Olga could sense her daughter’s fear and squeezed the little girl’s hand. “Don’t worry, they won’t take you away. We’re here to see someone. When were finished we will go home, you and I, I promise. The child looked up at her mother and nodded her head. There was little else she could do. As always, she put her trust in her mother and began to observe her surroundings more carefully.
There were eight wagons in the camp. They were painted in various colors of red, blue, yellow and green, some bright, others faded with the passing seasons. Natasha could see women washing clothes in a small stream. Children were playing and laughing, oblivious to their surroundings. To them this place wasn’t much different than the last place they camped, nor were the people. Russia, Poland, Austria, it made no difference to them. Trees were trees and land was land, regardless of who it was ruled by. It was all the same as far as they were concerned. Around the necks of the young girls and women, they wore highly polished crosses of gold and copper not mention the occasional silver, all with detailed and intricate work that showed extreme craftsmanship. When Natasha and her mother entered the camp all talking ceased and all eyes turned upon them. It was an uncomfortable situation, to be in such a strange place so far from home and Natasha wanted very much to go home.
A heavy set man with thinning hair and a dark drooping moustache walked up to them. He scratched himself. His white shirt showed stains from labor done thus far. He looked at Olga and her daughter with suspicion and spat unto the ground. He stopped before them and sniffed, looking them up and down as well as around. When he spoke, his voice was harsh and demanding.
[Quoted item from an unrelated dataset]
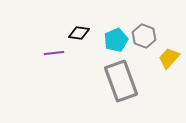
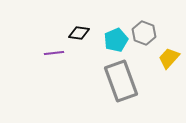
gray hexagon: moved 3 px up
“What do you want?” asked the man in a surly manner.
“I wish to speak to Madame Vadoma,” said Olga confidently.
The man shook his head, “There is no such person here by that name, you must leave,” he said attempting to guide them away.
“But she is here, I know she is here,” Olga insisted, “I wish to see her.”
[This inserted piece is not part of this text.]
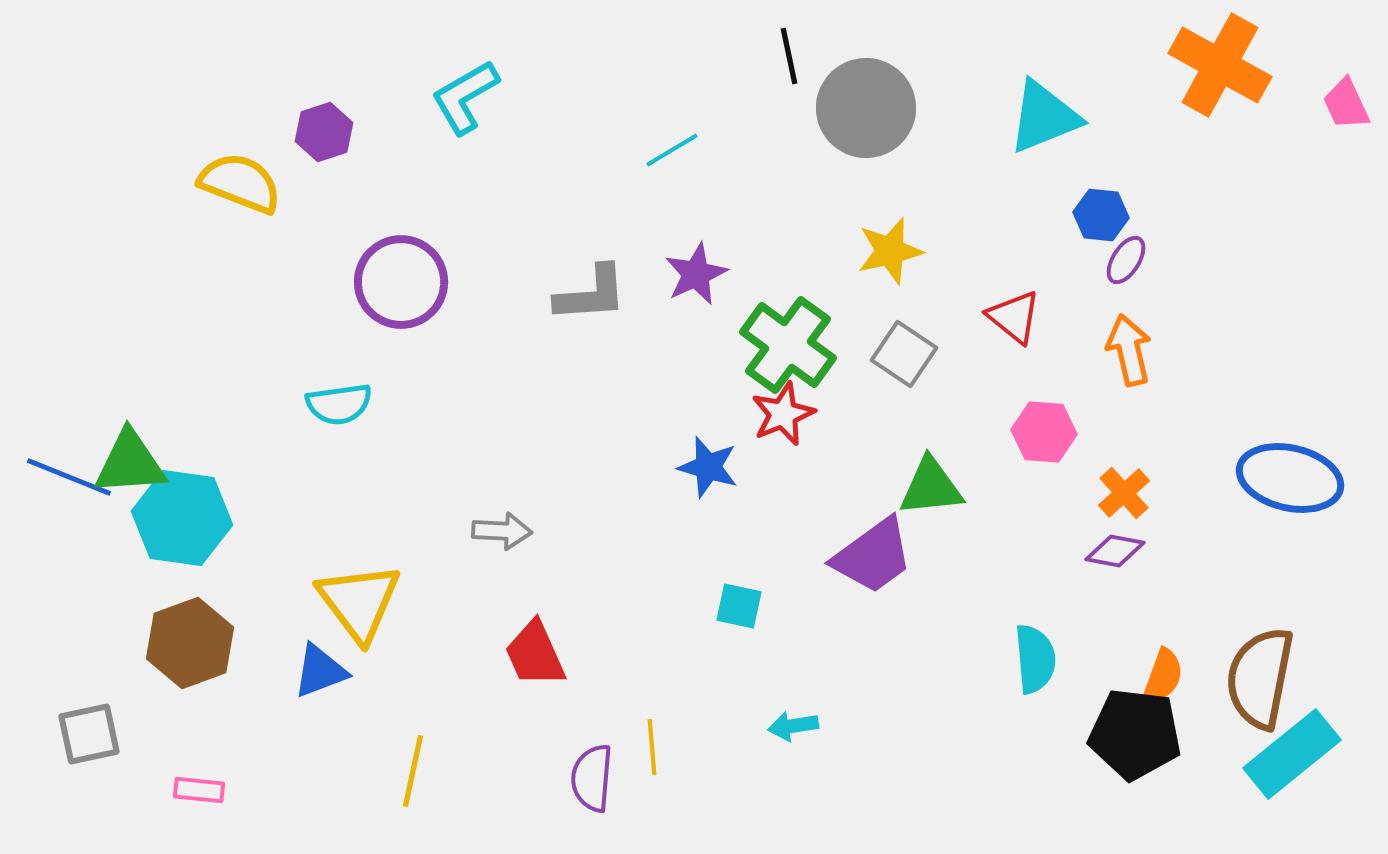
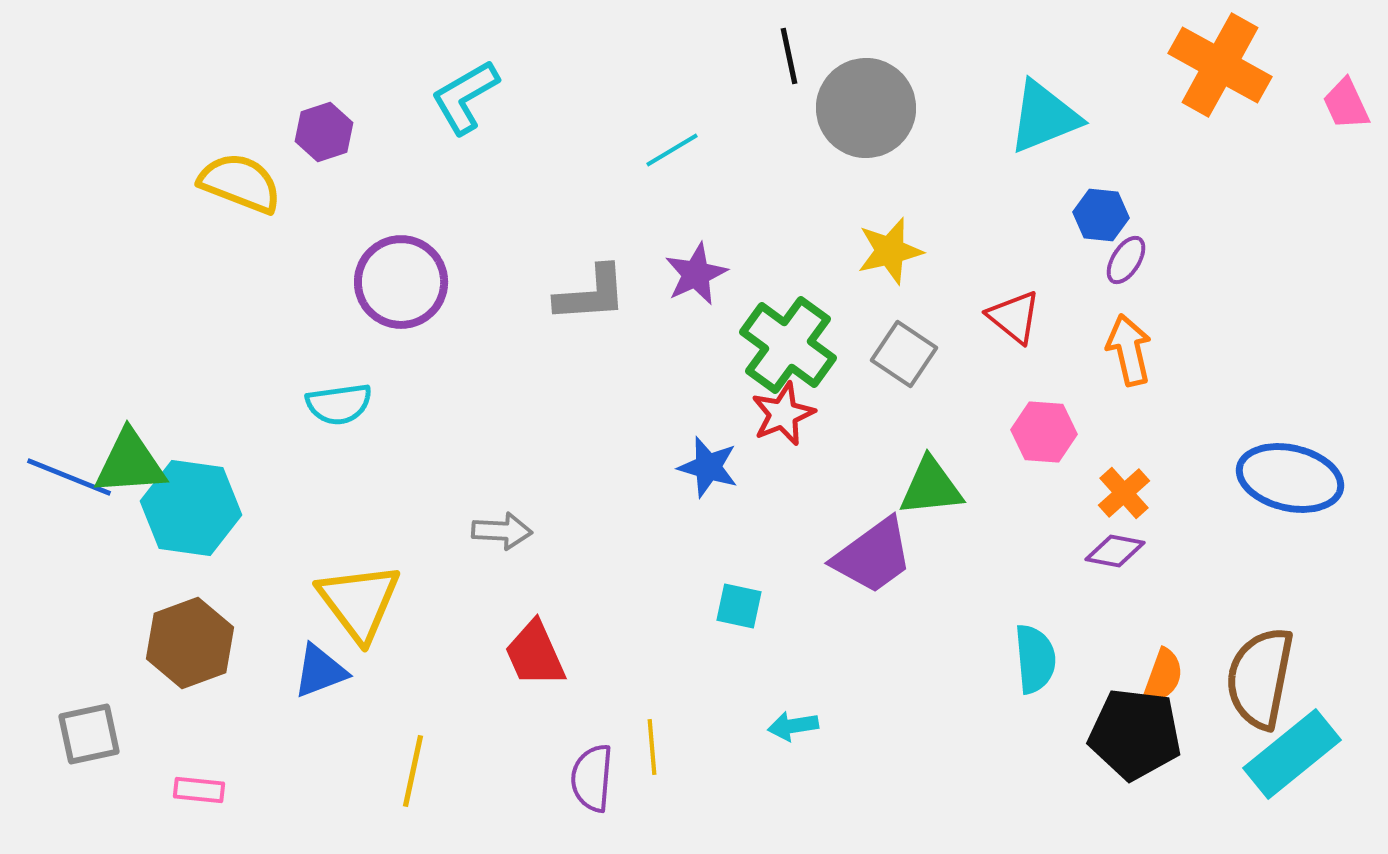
cyan hexagon at (182, 518): moved 9 px right, 10 px up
“There is no Madame Vadoma here. Now, I must insist you leave, you must leave” said the man. Others began to move closer to Natasha and her mother. Natasha was frightened before, now she was very frightened.
“Where is Mala?” asked Olga calmly. The advancing group stopped and looked at each other. This was unusual, how or why would this woman with a painfully thin child, know Mala?
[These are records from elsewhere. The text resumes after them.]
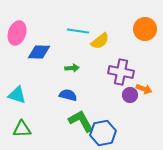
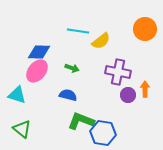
pink ellipse: moved 20 px right, 38 px down; rotated 20 degrees clockwise
yellow semicircle: moved 1 px right
green arrow: rotated 24 degrees clockwise
purple cross: moved 3 px left
orange arrow: moved 1 px right; rotated 112 degrees counterclockwise
purple circle: moved 2 px left
green L-shape: rotated 40 degrees counterclockwise
green triangle: rotated 42 degrees clockwise
blue hexagon: rotated 20 degrees clockwise
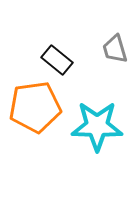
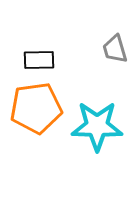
black rectangle: moved 18 px left; rotated 40 degrees counterclockwise
orange pentagon: moved 1 px right, 1 px down
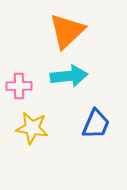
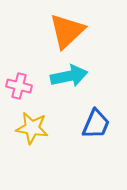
cyan arrow: rotated 6 degrees counterclockwise
pink cross: rotated 15 degrees clockwise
A pretty girl with dark hair and olive skin stepped from behind a tree. She wore a clean white blouse and long red skirt. Olga judged her to be in her mid twenties, the right age.
“I am Mala,” “said the girl.
Olga looked at her. “You are the daughter of Lyuba, who is the daughter of Donka and her mother is Vadoma.”
The girl called Mala thought for a moment and then nodded her head. “If you know such things, then I believe you must indeed have business with Madame Vadoma. Come, I will take you to her.”
The heavyset man stepped forward, arm outstretched hand out, palm up. “No Mala, this cannot be permitted, I will not allow it!”
Mala turned her head sharply. “I do not take orders from you Durriken. Vadoma will not be pleased if this woman is to see her and you do not allow it.”
The one called Durriken thought for a moment. “What is your name?” he asked in a short manner.
“Olga Novitch and this is my daughter Natahsa.” The young girl bowed at the mention of her name.
“Very well, Mala will take you to see Madame Vadoma and if she does not wish to see you, then you must leave immediately,” said Durriken, as if to back up the words three men stepped forward.